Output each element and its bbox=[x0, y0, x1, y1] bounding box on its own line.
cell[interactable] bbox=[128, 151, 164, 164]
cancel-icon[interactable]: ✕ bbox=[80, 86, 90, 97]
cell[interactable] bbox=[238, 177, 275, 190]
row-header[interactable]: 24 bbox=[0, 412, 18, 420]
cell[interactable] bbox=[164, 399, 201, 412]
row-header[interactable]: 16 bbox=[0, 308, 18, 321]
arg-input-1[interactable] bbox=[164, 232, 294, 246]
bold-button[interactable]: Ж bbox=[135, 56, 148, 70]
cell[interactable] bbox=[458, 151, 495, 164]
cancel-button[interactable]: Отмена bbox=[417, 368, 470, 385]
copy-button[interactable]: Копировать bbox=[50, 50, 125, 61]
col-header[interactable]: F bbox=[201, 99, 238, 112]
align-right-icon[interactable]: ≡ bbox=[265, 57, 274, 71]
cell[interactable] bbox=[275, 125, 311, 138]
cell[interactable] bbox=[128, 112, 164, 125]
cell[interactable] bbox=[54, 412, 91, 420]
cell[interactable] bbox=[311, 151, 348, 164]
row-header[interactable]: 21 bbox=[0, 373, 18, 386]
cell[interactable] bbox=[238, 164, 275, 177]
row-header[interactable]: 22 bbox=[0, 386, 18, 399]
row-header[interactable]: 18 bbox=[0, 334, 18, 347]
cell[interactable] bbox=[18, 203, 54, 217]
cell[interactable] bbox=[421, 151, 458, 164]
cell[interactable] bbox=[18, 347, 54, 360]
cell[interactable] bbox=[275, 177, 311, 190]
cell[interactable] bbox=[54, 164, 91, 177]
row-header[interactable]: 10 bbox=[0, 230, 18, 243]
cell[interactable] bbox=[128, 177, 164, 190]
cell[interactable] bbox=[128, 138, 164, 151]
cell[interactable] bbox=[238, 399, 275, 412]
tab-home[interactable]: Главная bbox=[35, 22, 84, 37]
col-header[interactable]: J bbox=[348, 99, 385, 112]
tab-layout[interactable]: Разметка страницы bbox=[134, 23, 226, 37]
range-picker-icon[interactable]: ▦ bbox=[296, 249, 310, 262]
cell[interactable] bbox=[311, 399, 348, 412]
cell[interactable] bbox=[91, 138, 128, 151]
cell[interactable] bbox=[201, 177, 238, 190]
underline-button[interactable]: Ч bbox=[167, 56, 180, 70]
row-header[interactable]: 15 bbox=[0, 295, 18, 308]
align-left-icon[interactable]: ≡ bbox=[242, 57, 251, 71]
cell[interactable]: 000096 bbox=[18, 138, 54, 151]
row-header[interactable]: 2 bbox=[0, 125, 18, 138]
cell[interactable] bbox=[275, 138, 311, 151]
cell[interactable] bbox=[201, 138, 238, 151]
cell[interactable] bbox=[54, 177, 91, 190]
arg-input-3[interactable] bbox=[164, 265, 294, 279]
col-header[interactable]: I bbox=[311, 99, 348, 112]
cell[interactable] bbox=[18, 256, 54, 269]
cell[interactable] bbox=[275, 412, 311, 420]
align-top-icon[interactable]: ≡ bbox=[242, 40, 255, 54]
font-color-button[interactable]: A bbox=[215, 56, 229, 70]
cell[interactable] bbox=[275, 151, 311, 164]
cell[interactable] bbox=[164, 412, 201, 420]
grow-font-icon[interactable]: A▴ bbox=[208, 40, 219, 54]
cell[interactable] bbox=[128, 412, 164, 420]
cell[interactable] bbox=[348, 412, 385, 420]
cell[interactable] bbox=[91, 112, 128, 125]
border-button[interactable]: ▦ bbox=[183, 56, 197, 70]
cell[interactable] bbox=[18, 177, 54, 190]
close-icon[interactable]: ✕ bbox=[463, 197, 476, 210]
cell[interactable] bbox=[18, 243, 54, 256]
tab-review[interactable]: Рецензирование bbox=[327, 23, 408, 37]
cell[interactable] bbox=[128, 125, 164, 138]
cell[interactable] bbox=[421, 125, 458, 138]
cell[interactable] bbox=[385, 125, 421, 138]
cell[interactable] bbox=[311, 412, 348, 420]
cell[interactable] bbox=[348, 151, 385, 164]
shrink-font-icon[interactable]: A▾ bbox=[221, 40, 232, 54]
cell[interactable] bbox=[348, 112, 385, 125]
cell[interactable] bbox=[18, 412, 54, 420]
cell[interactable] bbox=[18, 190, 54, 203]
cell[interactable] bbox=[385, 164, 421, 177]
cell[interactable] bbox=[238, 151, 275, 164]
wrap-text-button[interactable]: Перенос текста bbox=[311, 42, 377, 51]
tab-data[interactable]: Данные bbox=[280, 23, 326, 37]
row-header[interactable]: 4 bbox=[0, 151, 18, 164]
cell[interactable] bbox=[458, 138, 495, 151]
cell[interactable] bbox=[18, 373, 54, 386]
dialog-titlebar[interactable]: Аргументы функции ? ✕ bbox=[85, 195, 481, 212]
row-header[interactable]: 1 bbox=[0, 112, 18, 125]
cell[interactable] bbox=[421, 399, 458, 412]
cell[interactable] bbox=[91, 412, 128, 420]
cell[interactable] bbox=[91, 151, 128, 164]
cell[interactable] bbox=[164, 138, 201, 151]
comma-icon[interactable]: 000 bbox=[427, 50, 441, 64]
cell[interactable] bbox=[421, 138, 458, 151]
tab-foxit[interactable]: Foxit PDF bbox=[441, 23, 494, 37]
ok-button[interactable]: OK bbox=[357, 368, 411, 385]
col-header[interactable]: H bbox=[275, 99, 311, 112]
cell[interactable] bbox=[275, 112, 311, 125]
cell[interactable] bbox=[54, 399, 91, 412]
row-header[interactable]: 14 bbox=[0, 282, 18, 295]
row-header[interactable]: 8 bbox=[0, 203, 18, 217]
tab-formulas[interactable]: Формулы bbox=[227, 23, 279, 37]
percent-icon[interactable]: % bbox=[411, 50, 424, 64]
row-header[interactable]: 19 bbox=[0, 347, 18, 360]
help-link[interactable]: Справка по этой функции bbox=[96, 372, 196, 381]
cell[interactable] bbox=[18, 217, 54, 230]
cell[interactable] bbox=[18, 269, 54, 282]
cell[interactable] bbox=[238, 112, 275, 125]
..............................
DIRECTIONS:
When the word "функции" appears in a line of the listing, copy that line.

ANSWER SECTION:
dialog-titlebar[interactable]: Аргументы функции ? ✕ bbox=[85, 195, 481, 212]
help-link[interactable]: Справка по этой функции bbox=[96, 372, 196, 381]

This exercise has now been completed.